Health and community - Law Alert
Some important issues have been clarified at the Royal Commission into Violence, Abuse, Neglect and Exploitation of People with Disability’s first public sitting held in Brisbane on 16 September 2019. The Commissioners confirmed the scope, the key themes likely to direct the Commission’s initial inquiries, the next steps for the Commission in progressing its work, and how it will ensure people with disability can engage with the Commission.
First public sitting
The Royal Commission into Violence, Abuse, Neglect and Exploitation of People with Disability (Commission) held its first public sitting in Brisbane on Monday 16 September 2019.
The key information provided was:
- the Commission has defined the terms ‘violence and abuse’, ‘neglect’ and ‘exploitation’;
- the majority of submissions received so far were made by people with disability and their family members to raise concerns about housing, justice and health;
- the Commission’s first domains of inquiry are the experiences of people with disability in education and learning and homes and living; and
- most large disability services providers have received correspondence that Notices to Produce and/or Notices to Give Information will be issued shortly.

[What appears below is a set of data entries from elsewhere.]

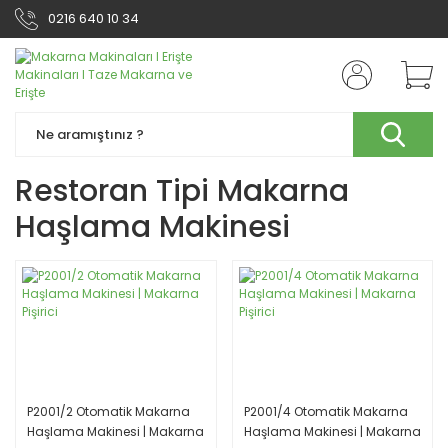
0216 640 10 34
Restoran Tipi Makarna
Haşlama Makinesi
P2001/2 Otomatik Makarna
P2001/4 Otomatik Makarna
Haşlama Makinesi | Makarna
Haşlama Makinesi | Makarna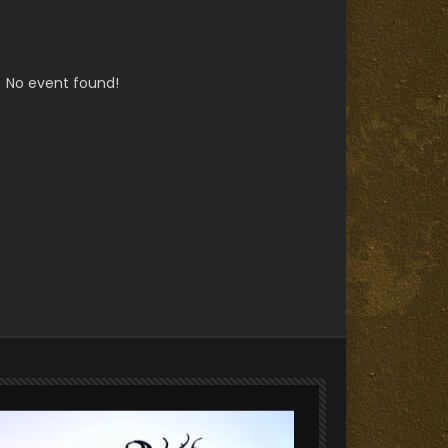
No event found!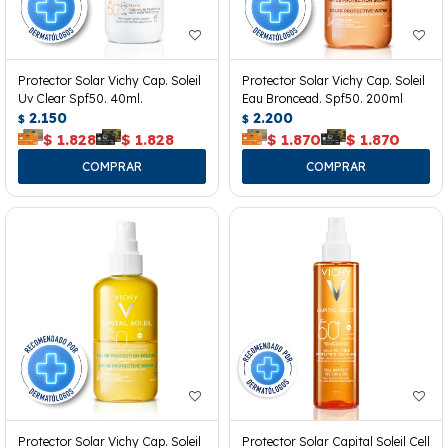
Protector Solar Vichy Cap. Soleil
Protector Solar Vichy Cap. Soleil
Uv Clear Spf50. 40ml.
Eau Broncead. Spf50. 200ml
2.150
2.200
$
$
$
1.828
$
1.828
$
1.870
$
1.870
Protector Solar Vichy Cap. Soleil
Protector Solar Capital Soleil Cell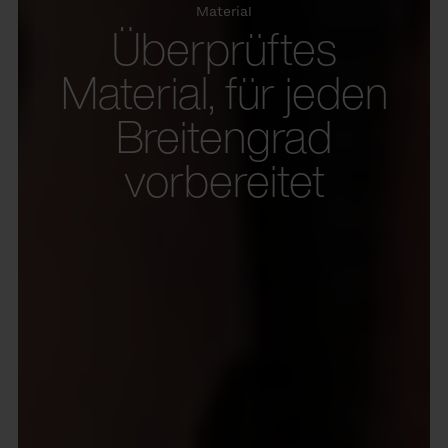
Material
Überprüftes
Material, für jeden
Breitengrad
vorbereitet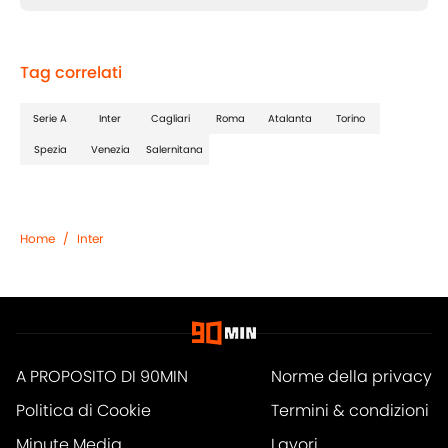
Tag correlati
Serie A
Inter
Cagliari
Roma
Atalanta
Torino
Spezia
Venezia
Salernitana
Home
/
Inter
A PROPOSITO DI 90MIN
Norme della privacy
Politica di Cookie
Termini & condizioni
Minute Media
Lavori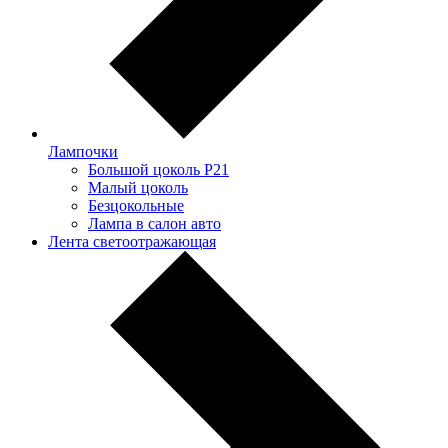
Лампочки
Большой цоколь P21
Малый цоколь
Безцокольные
Лампа в салон авто
Лента светоотражающая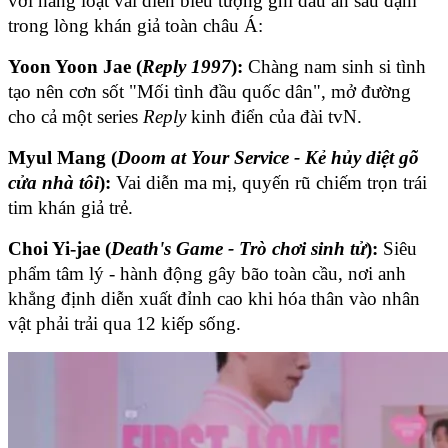
với hàng loạt vai diễn biểu tượng ghi dấu ấn sâu đậm 
trong lòng khán giả toàn châu Á:
Yoon Yoon Jae (
Reply 1997
):
 Chàng nam sinh si tình 
tạo nên cơn sốt "Mối tình đầu quốc dân", mở đường 
cho cả một series 
Reply
 kinh điển của đài tvN.
Myul Mang (
Doom at Your Service - Kẻ hủy diệt gõ 
cửa nhà tôi
):
 Vai diễn ma mị, quyến rũ chiếm trọn trái 
tim khán giả trẻ.
Choi Yi-jae (
Death's Game - Trò chơi sinh tử
):
 Siêu 
phẩm tâm lý - hành động gây bão toàn cầu, nơi anh 
khẳng định diễn xuất đỉnh cao khi hóa thân vào nhân 
vật phải trải qua 12 kiếp sống.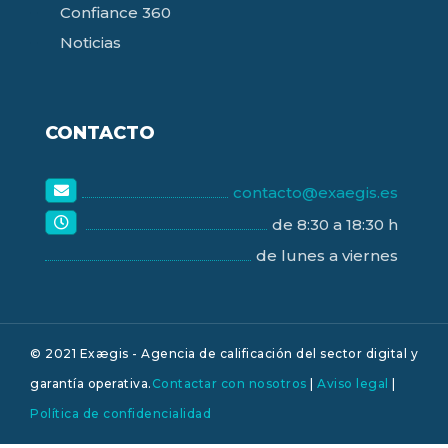
Confiance 360
Noticias
CONTACTO
contacto@exaegis.es
de 8:30 a 18:30 h
de lunes a viernes
© 2021 Exægis - Agencia de calificación del sector digital y
garantía operativa.
Contactar con nosotros
|
Aviso legal
|
Política de confidencialidad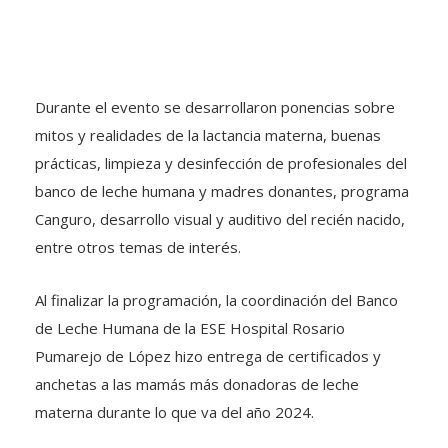
Durante el evento se desarrollaron ponencias sobre
mitos y realidades de la lactancia materna, buenas
prácticas, limpieza y desinfección de profesionales del
banco de leche humana y madres donantes, programa
Canguro, desarrollo visual y auditivo del recién nacido,
entre otros temas de interés.
Al finalizar la programación, la coordinación del Banco
de Leche Humana de la ESE Hospital Rosario
Pumarejo de López hizo entrega de certificados y
anchetas a las mamás más donadoras de leche
materna durante lo que va del año 2024.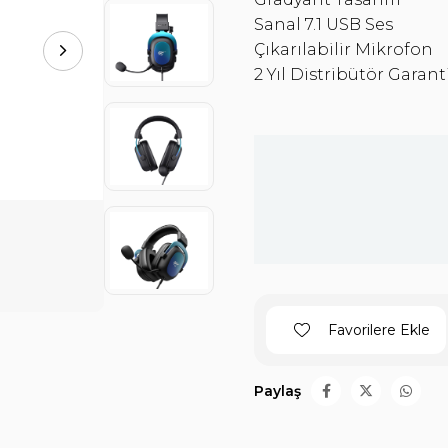
Sanal 7.1 USB Ses
Çıkarılabilir Mikrofon
2 Yıl Distribütör Garanti
Favorilere Ekle
Paylaş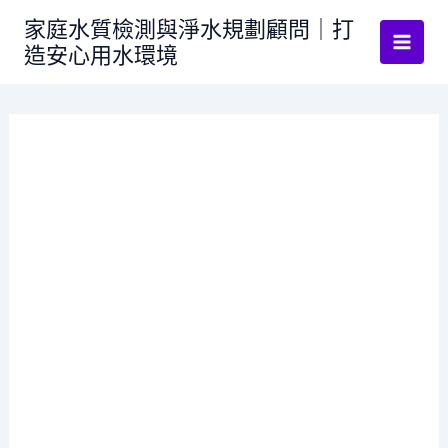
跳
家庭水質檢測與淨水規劃顧問｜打
至
造安心用水環境
主
要
內
容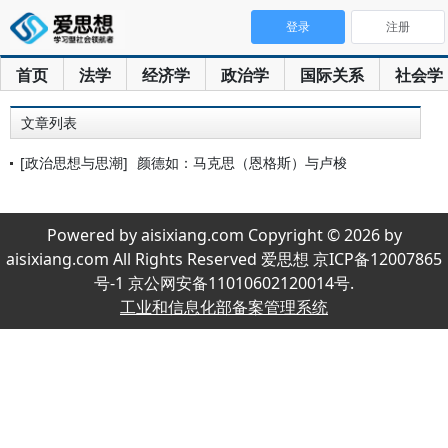
登录
注册
首页
法学
经济学
政治学
国际关系
社会学
文章列表
[政治思想与思潮]
颜德如：马克思（恩格斯）与卢梭
Powered by aisixiang.com Copyright © 2026 by
aisixiang.com All Rights Reserved 爱思想 京ICP备12007865
号-1 京公网安备11010602120014号.
工业和信息化部备案管理系统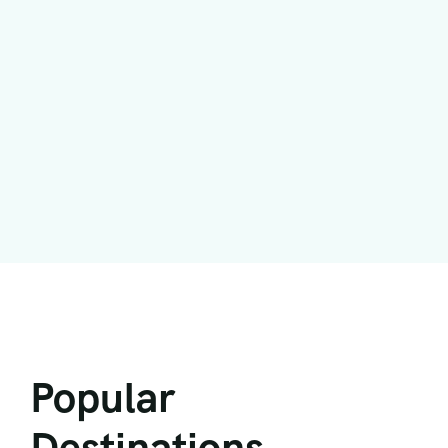
Popular
Destinations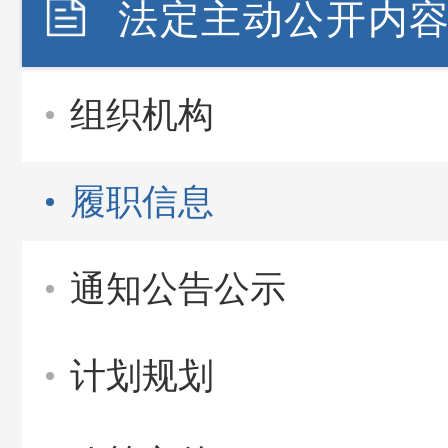
法定主动公开内
组织机构
履职信息
通知公告公示
计划规划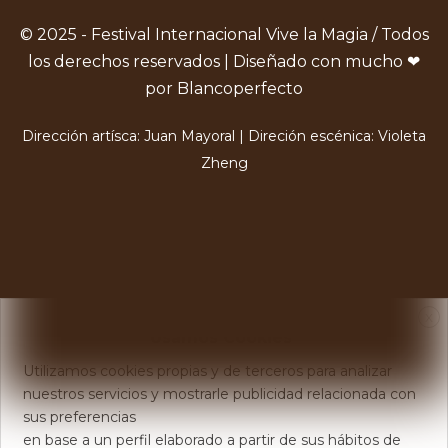
© 2025 - Festival Internacional Vive la Magia / Todos
los derechos reservados | Diseñado con mucho ❤
por Blancoperfecto
Dirección artísca: Juan Mayoral | Direción escénica: Violeta
Zheng
X
Usamos Cookies
Utilizamos cookies propias y de terceros para analizar
nuestros servicios y mostrarle publicidad relacionada con
sus preferencias
en base a un perfil elaborado a partir de sus hábitos de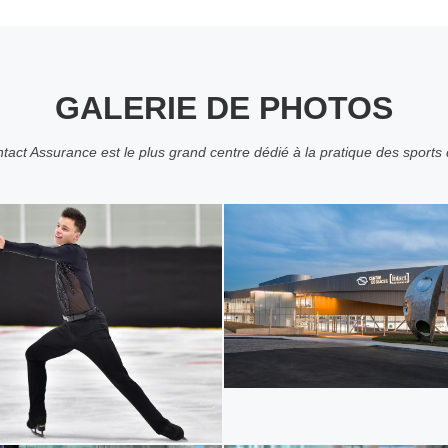
GALERIE DE PHOTOS
ntact Assurance est le plus grand centre dédié à la pratique des sports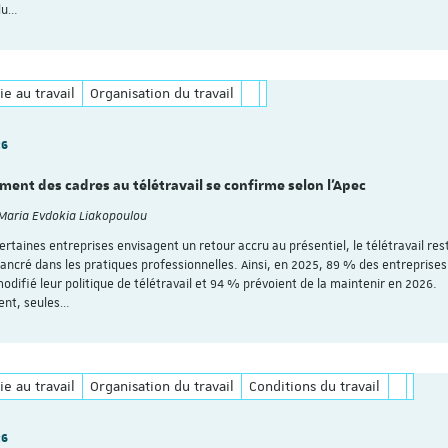
du…
ie au travail
Organisation du travail
26
ment des cadres au télétravail se confirme selon l’Apec
 Maria Evdokia Liakopoulou
ertaines entreprises envisagent un retour accru au présentiel, le télétravail res
ancré dans les pratiques professionnelles. Ainsi, en 2025, 89 % des entreprises
odifié leur politique de télétravail et 94 % prévoient de la maintenir en 2026.
ent, seules…
ie au travail
Organisation du travail
Conditions du travail
26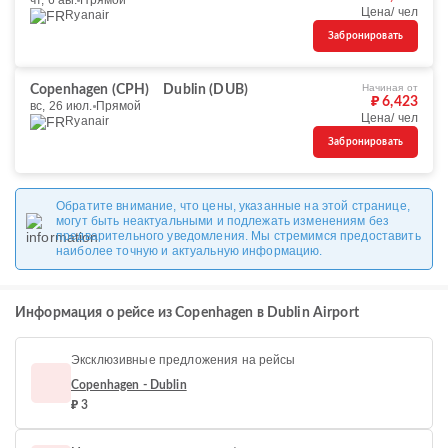
чт, 6 авг.
Прямой
Цена/ чел
Ryanair
Забронировать
Начиная от
Copenhagen (CPH)
Dublin (DUB)
₽ 6,423
вс, 26 июл.
Прямой
Цена/ чел
Ryanair
Забронировать
Обратите внимание, что цены, указанные на этой странице,
могут быть неактуальными и подлежать изменениям без
предварительного уведомления. Мы стремимся предоставить
наиболее точную и актуальную информацию.
Информация о рейсе из Copenhagen в Dublin Airport
Эксклюзивные предложения на рейсы
Copenhagen - Dublin
₽ 3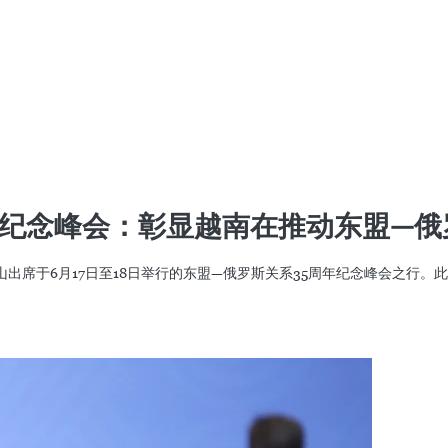
年纪念峰会：彰显越南在推动东盟—
山出席于6月17日至18日举行的东盟—俄罗斯关系35周年纪念峰会之行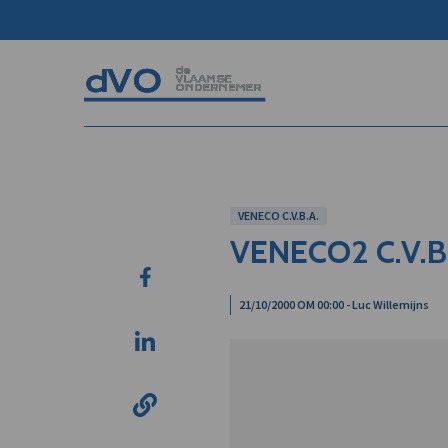
VENECO C.V.B.A.
VENECO2 C.V.B
21/10/2000 OM 00:00 - Luc Willemijns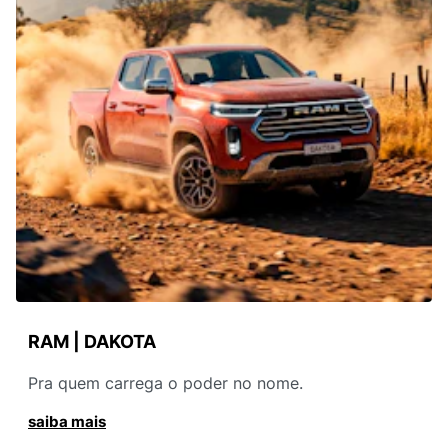
RAM | DAKOTA
Pra quem carrega o poder no nome.
saiba mais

Scope and key themes of the Commission
The scope of the Commission is very broad. The Commission has provisionally defined the following key terms to focus their inquiry:
- Violence and abuse include assault, sexual assault, constraints, restrictive practices (physical and chemical), forced treatments, forced interventions, humiliation and harassment, financial and economic abuse and significant violations of privacy and dignity on a systemic or individual basis.
- Neglect includes physical and emotional neglect, passive neglect and wilful deprivation. Neglect can be a single significant incident or a systemic issue that involves depriving a person with disability of the basic necessities of life such as food, drink, shelter, access, mobility, clothing, education, medical care and treatment.
- Exploitation means the improper use of another person or the improper use of or withholding of another person’s assets, labour, employment or resources including taking physical, sexual, financial or economic advantage.
Following discussions in community forums, First Nations workshops and legal consultation workshops, the Commission has developed a list of themes or domains of inquiry to guide its work being:
- Homes and living
- Education and learning
- Economic participation
- Individual autonomy
- Self-determination and the dignity of risk
- Community participation
- Geographical challenges
These themes will continue to be refined as the inquiry progresses.
The Commission will first turn to the themes of education and learning and homes and living and seeks submissions on the use of restrictive practices, the exclusion of students with disability from education system, and issues arising from the types of housing available to people with disability, whether in an institutional setting, in the community, or otherwise.
The Commission expects to hold one or two public hearings on these two themes before the end of 2019.
Notices to Produce and Notices to Give Information
Last week the Commission wrote to the largest NDIS providers to confirm that it will begin issuing Notices to Produce and/or Notices to Give Information shortly. The Commission is likely to seek information dating back to mid-2012 including:
- information about the types of services provided, the circumstances in which they are provided, and the number of people they are provided to;
- complaints and/or notifications concerning violence, abuse, neglect or exploitation of people with disability;
- documents recording the internal and/or external reporting of violence, abuse, neglect or exploitation of people with disability;
- documents recording internal or external investigations and the results of any investigations; and
- policies, processes and/or procedures, including those relating to the recruitment and training of staff, handling of complaints, and risk reporting.
Practice Guidelines on general guidance (including document production), legal professional privilege, witnesses and conduct of hearings have been published on the Commission’s website. A dedicated Practice Guideline on document production is being prepared.
If you receive a notice, you should seek legal advice and attend to it within the required timeframe, or if necessary, seek an extension. Failure to comply could result in two years’ imprisonment. Production should be limited to the scope of the notice, otherwise there could be a breach of privacy and confidentiality obligations.
In addition to the above penalties, a failure to comply with a notice may result in reputational damage to the organisation.
Implications for organisations providing disability services
With further notices likely to be issued, we recommend that NDIS providers (both registered and unregistered) begin gathering information on incidences of substandard care, complaints and claims in relation to violence, abuse, neglect and exploitation.
The Commission is interested in receiving information on the changes made by organisations in response to instances of and/or complaints of violence, abuse, neglect or exploitation of people with disability and the measures organisations have implemented to reduce their future incidence.
We suggest that disability services providers give serious consideration to how they can improve the quality of their services and examples of best practice and innovation. The Commission will look favourably on providers who are focused on improving the supports provided to people with disability.